Edit: misread the comment at first but def sounds like an EB

I mean people have had to switch funds. Id say a couple of the HF exits were "forced" and there is a mix shift that's a general downgrade (lower AUM / less well known or ok track record). And I suspect 1-2 of the startups were also quasi forced. So I think if I had to triangulate adj for all that maybe 75% of those who wanted to stay in PE were able to with a small to medium downgrade. I think this is a highly self selected group. Very technical place, known for top tier exits etc.

 

I know I already posted above, but I would caution any prospects or interns reading this thread from taking it to heart. There is going to be selection bias in this thread, especially since we are already on a finance forum. The vast majority of IB analysts and MBB associates do not end up in PE/HF long term.

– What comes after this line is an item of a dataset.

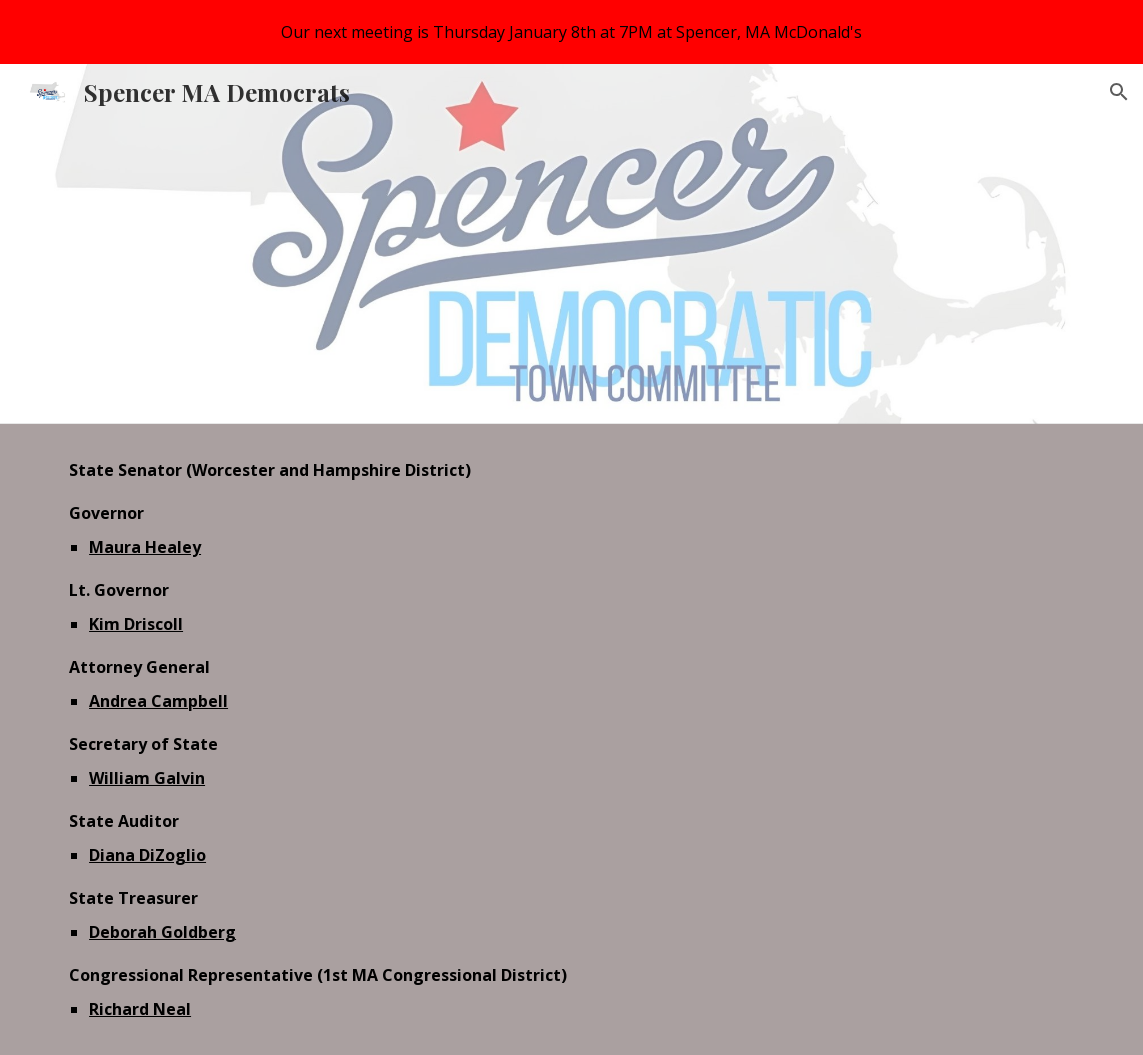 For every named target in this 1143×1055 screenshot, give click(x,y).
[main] (571, 739)
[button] (1119, 92)
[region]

I have seen it thrown around that ~50% of IB analysts (inclusive of LMM all the way up to EB’s) end up in corpdev or strategic finance eventually. I would say that is a more representative outcome of what your Analyst class will be than the ex-GS guys saying that 50% of their class are senior guys in PE/HF/AM nowadays.

 

why would there be selection bias? People here are quoting the solid figures of what their old analyst class ended up in. Unless you mean people cherry-picking the ones who ended up in senior roles, but then that would be resolved by saying how many people in total in the class, and how many people who left finance altogether/ unknown.

 

It's the same reason why salary/net worth threads tend to skew high.  people are more likely to respond when they have something good to say.  Also, the guy who left a MM bank 10 years ago and now works in CD along with half of his analyst class doing the same isn't going to still be on WSO.  The older guys still on WSO will be the ones still in the industry and passionate enough to browse here.  That's going to lean towards guys from good BB/EB's that ended up in IB/PE/HF long term.  

Same reason it feels like "everyone" you graduated with from an HYPSM is making >120k right out of college, when the actual number for median compensation out of those schools is in the 80-90k range at most.  The guy making 70k in an LDP out of Harvard isn't going to talk about salary with his IB friends

 

My class of analysts in the group I was in, 10 years out: 

  • Equity research director (sell side)
  • MD banking
  • Director banking
  • HF (me)
  • One left industry altogether, think does FP&A or something
  • CFO 

Would be tough to list the rest as class was probably near 100 people. Most or all very successful. Many in PE, not as many in HFs, many stayed in banking, others built their own companies (varying levels of success), some left finance to do another industry altogether e.g. media, non profit, art, etc.

 

For what it’s worth, my current recollection of the Moelis nyc analyst start class of 2015 out of the ones I still am in touch with somewhat / have heard about and/or seen their latest updates on LinkedIn:

maybe like 6-8 or so in mid-level partner-track roles at PE firms (ranging from MF/APO to UMM/MMs and even maybe one in FOF potentially or the like)

maybe another 5 in HF stuff ranging from regular HY credit, distressed, crypto, cannabis, biotech, etc whatever is a hot bull market (or a shorting bear market) these days for the more equity / high-risk tolerance ones

Maybe another 5 or so in like senior / CEO level or co-founders of tech cos and/or in VC or the like in terms of starting their own / leading their own businesses

maybe another 1 or 2 doing Corp Dev for large / mega cap type companies that are either big hot tech companies or like publicly-traded household name type places

Maybe 1 or 2 still in banking or on the sell-side doing work for banks directly in-house.
 

As a disclaimer, I think there may have been like 30 of us when we started so I might not be remembering everyone. Beyond that, there were plenty of other analysts (and associates) in other offices. I think one of the years I was there, Ken announced that we/he had like 100 interns with the firm for the summer, so this may be just a small snapshot of what I remember from the analysts who started with me in NYC in the summer of 2015. Data may be incomplete and/or misleading due to incompleteness. Nevertheless, I hope this helps for something.